New Deputy Vice-Chancellor Academic
The Pro Vice-Chancellor Education was selected for the role of Deputy Vice- Chancellor Academic during 2015. Professor Robyn Longhurst, a social and cultural geographer, has primary leadership responsibility for the University's academic portfolio, articulating the University's academic strategy and overseeing the planning, development, implementation and review of curriculum development including the University's academic programmes and delivery of teaching and learning.


Curriculum Development
The University strives to attract the best students and deliver a dynamic and forwardlooking curricula that is more relevant to the changing needs of students, employers and society. To achieve this the University continues to focus on the content and structure of curricula and also on the overall educational framework within which they are delivered.

A new Curriculum Design Framework (CDF) was agreed in 2015 and is being implemented through revisions to and streamlining of the paper, course and degree offerings of all of the Faculties of the University. The changes being brought about by the CDF will make the structure of Waikato degree programmes easier to understand and will make the value offered by studying each programme more transparent to students and employers.

New undergraduate degree requirements introduced through the CDF will differentiate three compulsory aspects of a student’s study that are specifically designed to create a distinctive and highly employable University of Waikato graduate. All students will be required to take three for-credit papers: one on the disciplinary foundations relevant to their degree; one on cultural competencies to enable them to function with confidence and competence anywhere in the world; and one centred on engagement via work placements, internships or volunteer programmes.

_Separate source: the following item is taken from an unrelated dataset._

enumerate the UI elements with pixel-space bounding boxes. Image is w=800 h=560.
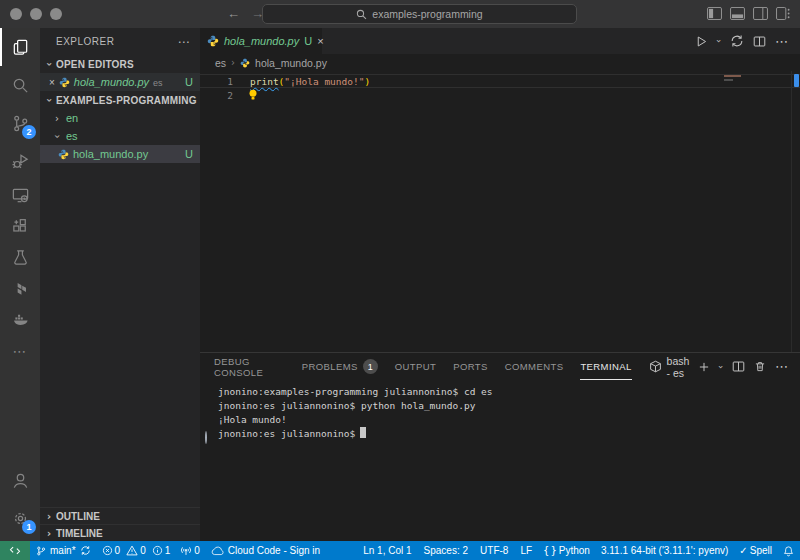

Student experience and learning are at the heart of the changes being introduced under the CDF across the entire spectrum of study, from transitioning into the University environment through to new approaches to doctoral programmes and enhanced guidance on pathways to careers.

Degree Qualifications

Also focussed on enhancing learning and the student experience are changes to the structure of the academic year which were approved during 2015. Under these changes, the summer semester will be lengthened to provide greater study and work experience opportunities, Orientation Week will occur before teaching begins, and all 100-level papers will have an assignment within the first three weeks of the semester to ensure students get early feedback on their understanding of and engagement with the course material.


Student Success
The University continues to support Pacific students in a variety of ways, including the Edna Money Future Pacific Leaders Scholarships. In 2015, the University of Waikato had 6.7% of its Ministry-funded EFTS generated by Pacific students – the highest proportion ever recorded by the organisation. There was significant growth in the proportion of Pacific students from outside the Waikato/Bay of Plenty region choosing to study at Waikato.

Student Statistics

The University continues to attract a high proportion of Māori students. In 2015, more than 22% of the Ministry-funded EFTS at the University of Waikato were Māori students, above the target of 21% agreed with TEC. The bulk of the University’s Māori students – 75% – come from the Waikato/Bay of Plenty region.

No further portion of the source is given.